What you will do -> Nothing but the lines from the one containing "This screenshot has width=1111, height=1094." through the one containing "What do you see at coordinates (383, 1508)", both included, should be given again, each exactly as written below.

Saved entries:
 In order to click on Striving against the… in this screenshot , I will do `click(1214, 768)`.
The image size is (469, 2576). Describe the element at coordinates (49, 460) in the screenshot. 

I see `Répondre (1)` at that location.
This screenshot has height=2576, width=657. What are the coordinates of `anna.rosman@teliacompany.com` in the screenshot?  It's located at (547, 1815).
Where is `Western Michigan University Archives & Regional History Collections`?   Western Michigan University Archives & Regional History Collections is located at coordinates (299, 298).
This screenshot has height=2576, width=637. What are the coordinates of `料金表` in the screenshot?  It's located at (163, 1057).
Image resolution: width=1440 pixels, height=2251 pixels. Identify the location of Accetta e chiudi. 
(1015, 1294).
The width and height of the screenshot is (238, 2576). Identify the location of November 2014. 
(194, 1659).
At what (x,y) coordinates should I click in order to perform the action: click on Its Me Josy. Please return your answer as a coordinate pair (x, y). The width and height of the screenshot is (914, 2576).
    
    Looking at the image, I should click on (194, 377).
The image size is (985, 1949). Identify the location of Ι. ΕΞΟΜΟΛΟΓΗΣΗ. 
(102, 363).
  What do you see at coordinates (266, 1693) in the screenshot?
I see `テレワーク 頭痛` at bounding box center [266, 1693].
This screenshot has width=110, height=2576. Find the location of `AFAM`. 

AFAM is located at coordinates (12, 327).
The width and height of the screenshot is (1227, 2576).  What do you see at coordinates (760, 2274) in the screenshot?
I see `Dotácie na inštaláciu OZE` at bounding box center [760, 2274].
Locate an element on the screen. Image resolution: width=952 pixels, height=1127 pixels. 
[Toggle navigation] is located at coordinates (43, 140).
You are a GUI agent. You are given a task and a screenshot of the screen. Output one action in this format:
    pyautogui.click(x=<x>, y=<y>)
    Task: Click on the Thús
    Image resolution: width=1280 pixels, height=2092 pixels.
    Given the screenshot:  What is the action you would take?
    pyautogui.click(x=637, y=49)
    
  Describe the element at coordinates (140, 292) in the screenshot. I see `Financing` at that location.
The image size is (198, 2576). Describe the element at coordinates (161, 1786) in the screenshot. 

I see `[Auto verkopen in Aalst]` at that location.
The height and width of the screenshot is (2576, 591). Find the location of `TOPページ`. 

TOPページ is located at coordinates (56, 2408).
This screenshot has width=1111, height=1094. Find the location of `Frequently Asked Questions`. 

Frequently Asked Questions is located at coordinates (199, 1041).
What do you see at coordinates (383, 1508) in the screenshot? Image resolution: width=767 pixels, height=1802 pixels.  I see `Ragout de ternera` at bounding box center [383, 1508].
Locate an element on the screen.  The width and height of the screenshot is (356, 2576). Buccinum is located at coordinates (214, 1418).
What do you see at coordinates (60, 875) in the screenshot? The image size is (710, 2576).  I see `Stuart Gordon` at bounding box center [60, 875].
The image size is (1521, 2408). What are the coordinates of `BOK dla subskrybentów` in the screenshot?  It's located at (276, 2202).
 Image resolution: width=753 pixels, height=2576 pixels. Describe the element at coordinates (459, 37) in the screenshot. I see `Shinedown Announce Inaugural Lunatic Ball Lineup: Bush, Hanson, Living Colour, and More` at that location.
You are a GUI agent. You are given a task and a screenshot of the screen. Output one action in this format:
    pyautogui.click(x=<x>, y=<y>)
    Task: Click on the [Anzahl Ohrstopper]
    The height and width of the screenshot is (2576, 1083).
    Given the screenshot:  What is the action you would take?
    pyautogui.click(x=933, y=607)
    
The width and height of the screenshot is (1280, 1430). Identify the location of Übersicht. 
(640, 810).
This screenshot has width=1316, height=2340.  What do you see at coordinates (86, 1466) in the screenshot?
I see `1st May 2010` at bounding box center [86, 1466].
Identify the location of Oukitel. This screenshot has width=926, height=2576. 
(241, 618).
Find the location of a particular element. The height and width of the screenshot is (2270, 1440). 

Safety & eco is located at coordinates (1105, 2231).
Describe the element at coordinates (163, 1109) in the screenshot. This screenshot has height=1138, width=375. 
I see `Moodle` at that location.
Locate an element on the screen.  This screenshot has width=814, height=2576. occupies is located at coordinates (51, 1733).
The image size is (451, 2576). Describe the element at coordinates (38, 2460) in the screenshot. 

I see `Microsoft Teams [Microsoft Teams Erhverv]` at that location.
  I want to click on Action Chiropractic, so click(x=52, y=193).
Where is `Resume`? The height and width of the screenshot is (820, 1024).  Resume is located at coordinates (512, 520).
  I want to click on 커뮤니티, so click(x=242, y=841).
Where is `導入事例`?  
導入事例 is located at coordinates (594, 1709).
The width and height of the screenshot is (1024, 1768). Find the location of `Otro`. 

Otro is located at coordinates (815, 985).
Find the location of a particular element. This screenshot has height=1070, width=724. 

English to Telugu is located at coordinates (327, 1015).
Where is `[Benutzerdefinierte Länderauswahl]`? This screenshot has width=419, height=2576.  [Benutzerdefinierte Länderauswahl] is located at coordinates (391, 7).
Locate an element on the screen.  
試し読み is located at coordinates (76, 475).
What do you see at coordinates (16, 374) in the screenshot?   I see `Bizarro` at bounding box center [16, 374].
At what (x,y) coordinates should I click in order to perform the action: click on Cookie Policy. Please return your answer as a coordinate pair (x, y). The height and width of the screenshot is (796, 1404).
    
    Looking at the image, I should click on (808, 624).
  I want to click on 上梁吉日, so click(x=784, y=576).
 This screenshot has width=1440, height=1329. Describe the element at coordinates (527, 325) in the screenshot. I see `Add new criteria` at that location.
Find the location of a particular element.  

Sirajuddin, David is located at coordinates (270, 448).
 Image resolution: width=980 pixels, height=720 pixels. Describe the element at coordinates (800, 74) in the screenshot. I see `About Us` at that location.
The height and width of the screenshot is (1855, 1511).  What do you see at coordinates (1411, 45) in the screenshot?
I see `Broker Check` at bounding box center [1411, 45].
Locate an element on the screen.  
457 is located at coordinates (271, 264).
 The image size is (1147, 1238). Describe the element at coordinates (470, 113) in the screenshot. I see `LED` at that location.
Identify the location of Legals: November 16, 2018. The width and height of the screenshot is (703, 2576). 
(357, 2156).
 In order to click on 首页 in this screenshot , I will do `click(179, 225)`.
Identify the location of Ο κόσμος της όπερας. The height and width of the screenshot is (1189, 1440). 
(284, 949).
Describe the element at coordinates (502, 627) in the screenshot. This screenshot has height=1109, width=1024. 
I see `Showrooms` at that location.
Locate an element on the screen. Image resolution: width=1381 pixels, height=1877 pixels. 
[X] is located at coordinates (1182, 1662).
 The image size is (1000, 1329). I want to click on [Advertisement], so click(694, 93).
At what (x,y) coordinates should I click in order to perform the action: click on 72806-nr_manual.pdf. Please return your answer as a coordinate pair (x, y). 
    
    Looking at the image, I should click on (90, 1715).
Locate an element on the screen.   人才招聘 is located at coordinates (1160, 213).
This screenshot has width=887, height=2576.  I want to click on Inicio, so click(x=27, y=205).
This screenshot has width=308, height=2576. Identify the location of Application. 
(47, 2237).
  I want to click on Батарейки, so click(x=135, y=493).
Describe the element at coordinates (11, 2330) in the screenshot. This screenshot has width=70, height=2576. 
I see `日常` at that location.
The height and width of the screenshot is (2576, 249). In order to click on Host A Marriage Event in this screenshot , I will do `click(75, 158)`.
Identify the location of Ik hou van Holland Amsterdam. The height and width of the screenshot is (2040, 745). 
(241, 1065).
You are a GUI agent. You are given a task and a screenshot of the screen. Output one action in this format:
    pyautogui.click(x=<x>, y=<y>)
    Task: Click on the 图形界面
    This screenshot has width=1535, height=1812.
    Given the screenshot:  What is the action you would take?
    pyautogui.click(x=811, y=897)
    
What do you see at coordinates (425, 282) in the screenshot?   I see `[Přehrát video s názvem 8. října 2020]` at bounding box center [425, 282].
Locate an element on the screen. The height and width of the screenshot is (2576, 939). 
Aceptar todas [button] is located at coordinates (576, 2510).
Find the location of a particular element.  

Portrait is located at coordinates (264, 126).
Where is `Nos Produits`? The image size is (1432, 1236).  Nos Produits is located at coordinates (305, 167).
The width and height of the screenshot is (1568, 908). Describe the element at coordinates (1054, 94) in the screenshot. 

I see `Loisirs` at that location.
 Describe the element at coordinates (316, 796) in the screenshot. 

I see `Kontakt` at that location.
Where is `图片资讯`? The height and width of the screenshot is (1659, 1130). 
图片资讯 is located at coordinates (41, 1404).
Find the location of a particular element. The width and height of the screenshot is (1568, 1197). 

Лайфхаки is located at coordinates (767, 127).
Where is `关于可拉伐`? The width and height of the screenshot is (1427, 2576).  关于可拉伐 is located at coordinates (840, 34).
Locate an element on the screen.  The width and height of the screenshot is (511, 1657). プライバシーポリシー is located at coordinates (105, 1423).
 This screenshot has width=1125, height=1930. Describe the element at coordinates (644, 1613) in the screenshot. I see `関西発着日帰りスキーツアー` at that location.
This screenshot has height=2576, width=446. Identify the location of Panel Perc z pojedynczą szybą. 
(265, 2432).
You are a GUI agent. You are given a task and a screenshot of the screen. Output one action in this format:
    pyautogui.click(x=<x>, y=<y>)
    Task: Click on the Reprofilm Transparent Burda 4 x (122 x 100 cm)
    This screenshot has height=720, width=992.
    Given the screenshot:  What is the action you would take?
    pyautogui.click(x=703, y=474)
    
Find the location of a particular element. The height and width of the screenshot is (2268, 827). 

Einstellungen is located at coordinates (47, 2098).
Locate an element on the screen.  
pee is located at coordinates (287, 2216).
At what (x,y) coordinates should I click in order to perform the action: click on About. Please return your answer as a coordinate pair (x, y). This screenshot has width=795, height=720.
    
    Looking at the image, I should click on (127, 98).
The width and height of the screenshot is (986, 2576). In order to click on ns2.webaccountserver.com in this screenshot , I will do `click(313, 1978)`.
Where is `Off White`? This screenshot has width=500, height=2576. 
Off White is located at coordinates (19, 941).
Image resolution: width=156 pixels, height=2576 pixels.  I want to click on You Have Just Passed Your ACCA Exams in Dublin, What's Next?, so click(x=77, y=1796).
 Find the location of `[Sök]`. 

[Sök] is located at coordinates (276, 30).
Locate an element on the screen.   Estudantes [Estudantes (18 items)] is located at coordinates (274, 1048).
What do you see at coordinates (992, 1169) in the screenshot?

Your solution ->
This screenshot has width=1111, height=1094. Find the location of `Frequently Asked Questions`. 

Frequently Asked Questions is located at coordinates (199, 1041).
What do you see at coordinates (383, 1508) in the screenshot? Image resolution: width=767 pixels, height=1802 pixels.  I see `Ragout de ternera` at bounding box center [383, 1508].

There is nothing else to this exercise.